Turner, the magician of light and colour who was the dominant figure in British Romantic painting in the first half of the nineteenth century, dealt less with conventional boxes of pictorial space than with “the wide concave of the circumambient air”. His phrase should be understood in the context of his intuition that “the building of Nature” was “too colossal for the intellectual capacity, its height to measure or its depth to fathom — the Universe and Infinitude”.

Turner's visual resources were limited to the traditional medium of paint on flat surfaces — if ‘limited’ is the right word for a painter whose floating visions of space, light and colour suggest more in the way of “Infinitude” than seems possible.

By contrast, the American artist James Turrell is creating spatial structures on a huge scale to sculpt the passage of natural light and even to reshape the sky itself — in a Turnerian quest to stretch out to infinite reaches of time and space.

In 1975, Turrell searched for a suitable site for the realization of his vast vision of a new “Skyspace”. An aerial survey of the western United States drew his attention to Roden Crater, a cinder cone at the east of the San Francisco volcanic plateau. The project started there in 1979 and is due to be completed early in the next millennium. It involves the excavation of geometrical spaces that will serve as exploratories for our perceptions, as vessels for the enclosure of solar, lunar and stellar illumination, as devices that inscribe time, like a sundial or gnomon, and as a compound observatory in which precision, wonder and imagination are united.
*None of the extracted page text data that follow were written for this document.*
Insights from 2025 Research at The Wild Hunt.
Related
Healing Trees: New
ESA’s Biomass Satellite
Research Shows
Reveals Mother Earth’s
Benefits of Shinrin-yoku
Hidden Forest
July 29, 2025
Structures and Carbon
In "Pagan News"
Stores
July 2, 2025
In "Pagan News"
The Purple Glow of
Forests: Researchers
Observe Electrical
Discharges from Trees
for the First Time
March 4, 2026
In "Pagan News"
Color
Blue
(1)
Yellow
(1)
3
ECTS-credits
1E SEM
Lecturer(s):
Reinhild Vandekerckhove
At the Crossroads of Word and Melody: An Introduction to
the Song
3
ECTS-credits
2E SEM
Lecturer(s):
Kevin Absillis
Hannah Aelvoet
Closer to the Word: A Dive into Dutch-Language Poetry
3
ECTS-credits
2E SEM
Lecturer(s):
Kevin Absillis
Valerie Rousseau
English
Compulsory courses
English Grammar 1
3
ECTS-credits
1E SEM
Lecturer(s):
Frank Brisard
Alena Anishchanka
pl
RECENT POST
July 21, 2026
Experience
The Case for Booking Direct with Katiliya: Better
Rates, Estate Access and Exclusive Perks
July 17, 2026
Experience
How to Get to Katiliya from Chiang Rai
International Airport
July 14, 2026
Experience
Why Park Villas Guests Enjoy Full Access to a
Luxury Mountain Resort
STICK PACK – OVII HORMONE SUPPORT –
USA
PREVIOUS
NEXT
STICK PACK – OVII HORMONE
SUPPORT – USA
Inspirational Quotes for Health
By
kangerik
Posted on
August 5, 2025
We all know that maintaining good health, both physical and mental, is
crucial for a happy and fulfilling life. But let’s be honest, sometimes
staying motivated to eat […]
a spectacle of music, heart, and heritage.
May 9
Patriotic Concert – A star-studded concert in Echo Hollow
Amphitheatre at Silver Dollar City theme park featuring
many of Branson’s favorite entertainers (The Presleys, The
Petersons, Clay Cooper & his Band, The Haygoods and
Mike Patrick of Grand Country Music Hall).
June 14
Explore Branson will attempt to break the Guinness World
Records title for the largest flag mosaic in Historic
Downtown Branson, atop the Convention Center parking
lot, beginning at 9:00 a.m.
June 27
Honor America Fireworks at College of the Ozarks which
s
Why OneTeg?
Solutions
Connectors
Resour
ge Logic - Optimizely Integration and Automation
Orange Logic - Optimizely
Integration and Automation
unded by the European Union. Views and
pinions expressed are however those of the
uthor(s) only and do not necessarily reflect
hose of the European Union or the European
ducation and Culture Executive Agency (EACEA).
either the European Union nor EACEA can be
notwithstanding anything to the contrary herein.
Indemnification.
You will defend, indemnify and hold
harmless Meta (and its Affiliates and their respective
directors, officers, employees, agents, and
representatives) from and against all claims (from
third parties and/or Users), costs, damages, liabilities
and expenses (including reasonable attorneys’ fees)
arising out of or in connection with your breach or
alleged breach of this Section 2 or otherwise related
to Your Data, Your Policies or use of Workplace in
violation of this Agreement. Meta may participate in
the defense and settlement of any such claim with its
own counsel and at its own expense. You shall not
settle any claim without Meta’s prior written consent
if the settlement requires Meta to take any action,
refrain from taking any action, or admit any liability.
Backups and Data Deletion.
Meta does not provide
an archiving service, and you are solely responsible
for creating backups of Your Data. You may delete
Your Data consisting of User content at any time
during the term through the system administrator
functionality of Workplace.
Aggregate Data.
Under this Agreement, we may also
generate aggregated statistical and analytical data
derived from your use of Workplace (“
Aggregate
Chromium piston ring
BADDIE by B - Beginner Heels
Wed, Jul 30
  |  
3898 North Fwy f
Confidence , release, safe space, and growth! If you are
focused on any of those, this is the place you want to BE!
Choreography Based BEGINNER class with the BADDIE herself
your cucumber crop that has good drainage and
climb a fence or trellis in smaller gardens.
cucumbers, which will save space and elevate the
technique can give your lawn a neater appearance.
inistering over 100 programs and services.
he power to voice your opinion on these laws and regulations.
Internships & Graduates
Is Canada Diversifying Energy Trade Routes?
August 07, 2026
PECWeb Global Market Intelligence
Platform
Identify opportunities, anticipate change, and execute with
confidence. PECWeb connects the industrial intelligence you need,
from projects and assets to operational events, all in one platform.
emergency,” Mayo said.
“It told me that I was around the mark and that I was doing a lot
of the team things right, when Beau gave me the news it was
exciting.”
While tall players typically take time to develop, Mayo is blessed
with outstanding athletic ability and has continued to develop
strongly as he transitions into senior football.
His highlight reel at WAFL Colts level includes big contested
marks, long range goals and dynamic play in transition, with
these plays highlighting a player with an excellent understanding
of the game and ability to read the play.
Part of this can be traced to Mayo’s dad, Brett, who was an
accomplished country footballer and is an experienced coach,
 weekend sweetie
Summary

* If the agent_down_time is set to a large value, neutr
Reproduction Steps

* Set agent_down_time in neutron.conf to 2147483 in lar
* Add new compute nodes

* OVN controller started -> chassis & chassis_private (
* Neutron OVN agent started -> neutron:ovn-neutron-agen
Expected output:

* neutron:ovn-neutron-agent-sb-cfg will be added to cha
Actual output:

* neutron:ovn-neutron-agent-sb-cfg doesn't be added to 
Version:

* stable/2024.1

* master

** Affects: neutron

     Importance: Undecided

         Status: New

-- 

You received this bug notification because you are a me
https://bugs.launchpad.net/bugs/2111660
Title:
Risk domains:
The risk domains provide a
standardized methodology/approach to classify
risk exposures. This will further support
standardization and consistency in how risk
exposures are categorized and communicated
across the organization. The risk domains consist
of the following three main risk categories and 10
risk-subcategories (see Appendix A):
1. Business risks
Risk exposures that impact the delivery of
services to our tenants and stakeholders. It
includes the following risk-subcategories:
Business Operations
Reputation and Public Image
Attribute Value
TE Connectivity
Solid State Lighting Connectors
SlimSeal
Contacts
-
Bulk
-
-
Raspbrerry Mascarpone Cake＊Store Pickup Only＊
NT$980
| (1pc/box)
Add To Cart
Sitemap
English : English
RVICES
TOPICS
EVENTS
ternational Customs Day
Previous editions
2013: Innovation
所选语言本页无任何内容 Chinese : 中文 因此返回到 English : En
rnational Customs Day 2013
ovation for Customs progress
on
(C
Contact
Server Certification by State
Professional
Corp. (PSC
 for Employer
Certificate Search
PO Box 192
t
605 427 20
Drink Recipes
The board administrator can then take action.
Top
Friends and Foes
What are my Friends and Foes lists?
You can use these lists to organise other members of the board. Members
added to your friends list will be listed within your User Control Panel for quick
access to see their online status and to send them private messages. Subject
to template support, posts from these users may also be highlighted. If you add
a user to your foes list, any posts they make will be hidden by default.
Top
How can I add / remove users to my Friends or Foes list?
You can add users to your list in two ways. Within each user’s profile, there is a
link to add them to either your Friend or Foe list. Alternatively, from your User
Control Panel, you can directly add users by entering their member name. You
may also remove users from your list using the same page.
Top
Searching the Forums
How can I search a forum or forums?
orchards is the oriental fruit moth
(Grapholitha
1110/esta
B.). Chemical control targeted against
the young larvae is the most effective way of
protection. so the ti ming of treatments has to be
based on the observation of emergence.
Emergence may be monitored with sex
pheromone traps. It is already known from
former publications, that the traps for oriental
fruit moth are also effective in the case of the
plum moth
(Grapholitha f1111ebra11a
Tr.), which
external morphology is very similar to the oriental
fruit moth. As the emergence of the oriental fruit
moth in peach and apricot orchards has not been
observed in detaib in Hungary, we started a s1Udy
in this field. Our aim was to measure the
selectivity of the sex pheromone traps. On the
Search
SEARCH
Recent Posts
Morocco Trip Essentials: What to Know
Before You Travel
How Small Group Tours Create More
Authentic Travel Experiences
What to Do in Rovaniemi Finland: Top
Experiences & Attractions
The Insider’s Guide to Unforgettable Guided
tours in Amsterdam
At the centre is the crater transformed into a bowl with an even rim, 3,000 feet in diameter. For the observer low in the bowl, the vault of the heavens is transformed. Subjectively perceived as a shallow dome — a phenomenon much debated in psychology — the sky appears to be anchored circumferentially to the crater's rim. Around the crater, chambers are being tunnelled out in such a way that the passage of light — night into day — will paint the interiors with a succession of shaping shadows and luminous colours.

The fumarole, or secondary vent, will be the focus for chambers oriented towards the four compass points, joined to a series of linked interiors to provide varying spatial perceptions, and a tunnel 1,035 feet long leading into an oval sky chamber as an atrium for the main bowl. The viewer's subsequent progress to the top of the rim culminates in the reattachment of the dome of the sky to the far horizon of the land.

Turrell's project is presented through models, paintings, drawings, prints and photo-works. Its resonances are astonishingly rich. They range from the prehistoric observatories of stone circles and ancient temples, through the great astronomical castle and garden of Tycho Brahe on the Danish island of Hven, and the camera obscuras of Jesuit magicians in the seventeenth century, to the huge dishes of modern observatories.

At the project's heart is a vision worthy of Turner: “looking at light in a Skyspace is akin to a worldless thought” — and such a thought has boundless potential.